(CN) — Living for a period of time in a low-gravity environment can affect cells at their base genetic levels, according to new research made possible by worms on the International Space Station.
While the prospect of exploring and occupying the vast vacuum of space has widely enthralled scientists, engineers and casual space enthusiasts for generations, one question has been gnawing at experts for nearly as long: What exactly happens to a living body once it is subjected to the cold and weightless environment of outer space?
Organizations like NASA have poured countless hours of research into answering this question, with experts concluding that while safety measures can be put in place, being in space for prolonged periods of time can expose living things to potentially dangerous amounts of radiation, wreak havoc on skeletal muscles and can significantly stress the mind.
The new research indicates that the effects of space on a living thing may also be experienced on a much deeper level.

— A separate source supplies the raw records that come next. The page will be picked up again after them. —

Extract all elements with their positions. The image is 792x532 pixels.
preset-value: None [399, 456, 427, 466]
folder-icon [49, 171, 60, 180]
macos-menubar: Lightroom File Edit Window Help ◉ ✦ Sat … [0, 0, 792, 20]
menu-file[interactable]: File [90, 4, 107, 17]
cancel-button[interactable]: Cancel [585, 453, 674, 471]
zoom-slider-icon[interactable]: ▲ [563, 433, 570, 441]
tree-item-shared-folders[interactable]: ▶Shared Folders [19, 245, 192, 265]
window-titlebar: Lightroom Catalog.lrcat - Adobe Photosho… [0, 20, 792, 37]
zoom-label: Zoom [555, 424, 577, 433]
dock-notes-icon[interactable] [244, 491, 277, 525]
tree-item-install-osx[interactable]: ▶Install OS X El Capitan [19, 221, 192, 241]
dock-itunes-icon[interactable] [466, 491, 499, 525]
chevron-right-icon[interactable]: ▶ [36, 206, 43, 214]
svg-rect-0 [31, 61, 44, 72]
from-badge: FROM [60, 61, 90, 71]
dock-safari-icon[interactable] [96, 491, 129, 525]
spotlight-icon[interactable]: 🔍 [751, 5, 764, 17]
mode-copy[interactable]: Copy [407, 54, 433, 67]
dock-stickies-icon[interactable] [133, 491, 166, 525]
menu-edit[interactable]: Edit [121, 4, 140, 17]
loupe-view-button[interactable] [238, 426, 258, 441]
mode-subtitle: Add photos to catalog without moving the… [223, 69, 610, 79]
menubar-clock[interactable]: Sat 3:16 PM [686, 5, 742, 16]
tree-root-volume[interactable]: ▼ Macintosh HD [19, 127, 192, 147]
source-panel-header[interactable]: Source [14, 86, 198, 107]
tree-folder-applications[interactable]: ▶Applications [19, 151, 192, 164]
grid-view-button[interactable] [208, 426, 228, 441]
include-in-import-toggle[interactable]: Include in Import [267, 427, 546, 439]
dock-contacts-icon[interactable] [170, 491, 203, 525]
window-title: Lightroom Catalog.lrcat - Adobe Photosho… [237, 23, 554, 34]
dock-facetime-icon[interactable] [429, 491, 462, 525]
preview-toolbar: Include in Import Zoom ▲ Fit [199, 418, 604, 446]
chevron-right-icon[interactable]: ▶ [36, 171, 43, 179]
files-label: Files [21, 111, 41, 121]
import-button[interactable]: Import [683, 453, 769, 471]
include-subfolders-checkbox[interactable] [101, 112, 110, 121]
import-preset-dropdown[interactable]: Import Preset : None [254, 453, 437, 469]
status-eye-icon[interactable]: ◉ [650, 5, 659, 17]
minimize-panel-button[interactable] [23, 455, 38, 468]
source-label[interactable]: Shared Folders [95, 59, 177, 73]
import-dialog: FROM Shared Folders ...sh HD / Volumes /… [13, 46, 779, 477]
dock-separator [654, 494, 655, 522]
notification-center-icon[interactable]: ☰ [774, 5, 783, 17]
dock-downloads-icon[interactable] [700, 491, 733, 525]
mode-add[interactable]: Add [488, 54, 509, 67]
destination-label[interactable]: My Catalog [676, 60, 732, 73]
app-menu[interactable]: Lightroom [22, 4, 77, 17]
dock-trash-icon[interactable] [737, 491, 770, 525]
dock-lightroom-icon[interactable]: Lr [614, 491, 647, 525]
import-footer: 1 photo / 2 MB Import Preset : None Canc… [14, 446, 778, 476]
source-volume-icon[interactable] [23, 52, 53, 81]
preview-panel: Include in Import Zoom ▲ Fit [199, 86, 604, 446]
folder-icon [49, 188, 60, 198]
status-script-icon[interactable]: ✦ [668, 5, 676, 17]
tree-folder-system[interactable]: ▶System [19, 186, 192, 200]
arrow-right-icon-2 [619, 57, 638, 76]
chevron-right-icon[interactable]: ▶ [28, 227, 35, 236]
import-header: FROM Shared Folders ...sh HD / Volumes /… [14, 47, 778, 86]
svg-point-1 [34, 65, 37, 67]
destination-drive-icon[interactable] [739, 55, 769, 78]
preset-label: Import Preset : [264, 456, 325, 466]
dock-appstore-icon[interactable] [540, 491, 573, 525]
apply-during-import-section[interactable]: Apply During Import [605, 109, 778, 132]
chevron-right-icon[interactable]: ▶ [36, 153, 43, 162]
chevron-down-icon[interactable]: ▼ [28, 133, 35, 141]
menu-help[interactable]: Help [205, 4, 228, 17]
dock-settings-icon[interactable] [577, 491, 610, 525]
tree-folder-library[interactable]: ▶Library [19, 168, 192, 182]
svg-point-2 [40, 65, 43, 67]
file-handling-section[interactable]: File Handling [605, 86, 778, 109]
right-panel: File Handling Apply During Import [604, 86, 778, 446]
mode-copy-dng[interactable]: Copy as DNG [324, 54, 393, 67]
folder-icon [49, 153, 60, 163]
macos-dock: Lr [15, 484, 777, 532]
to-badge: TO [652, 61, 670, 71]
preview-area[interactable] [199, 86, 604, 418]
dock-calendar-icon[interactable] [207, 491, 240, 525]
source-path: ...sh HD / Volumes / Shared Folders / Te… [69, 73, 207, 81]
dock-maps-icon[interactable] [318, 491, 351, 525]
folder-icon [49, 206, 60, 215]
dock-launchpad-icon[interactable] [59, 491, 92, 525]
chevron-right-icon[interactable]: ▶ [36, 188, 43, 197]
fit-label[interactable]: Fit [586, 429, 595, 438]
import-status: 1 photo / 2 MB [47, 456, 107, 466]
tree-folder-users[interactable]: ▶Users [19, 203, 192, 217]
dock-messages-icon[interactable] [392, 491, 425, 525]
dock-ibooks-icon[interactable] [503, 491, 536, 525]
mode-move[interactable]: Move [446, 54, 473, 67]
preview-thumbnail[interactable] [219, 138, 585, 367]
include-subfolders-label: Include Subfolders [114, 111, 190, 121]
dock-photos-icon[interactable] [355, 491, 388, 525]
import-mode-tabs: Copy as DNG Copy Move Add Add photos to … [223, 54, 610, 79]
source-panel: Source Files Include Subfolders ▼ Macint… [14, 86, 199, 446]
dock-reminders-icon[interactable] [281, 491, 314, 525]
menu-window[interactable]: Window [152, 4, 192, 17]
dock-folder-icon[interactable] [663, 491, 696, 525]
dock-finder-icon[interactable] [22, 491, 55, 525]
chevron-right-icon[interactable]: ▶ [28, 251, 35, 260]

According to a study by the University of Exeter and the NASA GeneLab, published Wednesday in iScience, researchers report that living in a low-gravity environment can result in subtle but fundamental changes to a creature’s cells. Researchers analyzed the genetic data of Caenorhabditis elegans worms that were brought on board the International Space Station and found that after spending some time in the weightless station, the worms experienced changes to around 1,000 genes.
Researchers determined that certain genes were more susceptible to low-gravity’s influence than others. While certain genes saw only incremental change, the worms’ neurons saw more pronounced genetic alterations.
Experts say that these findings could help shed light on why living things respond so poorly to outer space. If low-gravity environments can influence living things on a cellular level, such an influence could play a huge role in how agencies plan for future space endeavors.
This preparation could prove particularly important as experts debate the feasibility of deep-space exploration in which living things would be sent to far reaches of space that have, so far, only been explored remotely.
“These changes might help explain why the body reacts badly to space flight,” Timothy Etheridge, of the University of Exeter said in a statement. “It also gives us some therapy targets in terms of reducing these health effects, which are currently a major barrier to deep-space exploration.”
According to the study, the researchers also exposed worms to high-gravity environments through the use of centrifuges and discovered that higher amounts of gravity can also have a notable impact on genetic makeup.
Given the possibility that space explorers will be exposed to high-gravity environments as well as low-gravity ones, researchers say this data can help them prepare treatments and develop strategies that could counteract potentially damaging gravity-induced consequences.
Craig Willis, also of the University of Exeter and lead author of the study, said that while this current research effort focused largely on worms, the information researchers collected could lay the groundwork for future efforts to explore the complex relationship between the weightless environment of space and humans.
“We have identified genes with roles in neuronal function and cellular metabolism that are affected by gravitational changes,” Willis said. “These worms display molecular signatures and physiological features that closely mirror those observed in humans, so our findings should provide foundations for a better understanding of spaceflight-induced health decline in mammals and, eventually, humans.”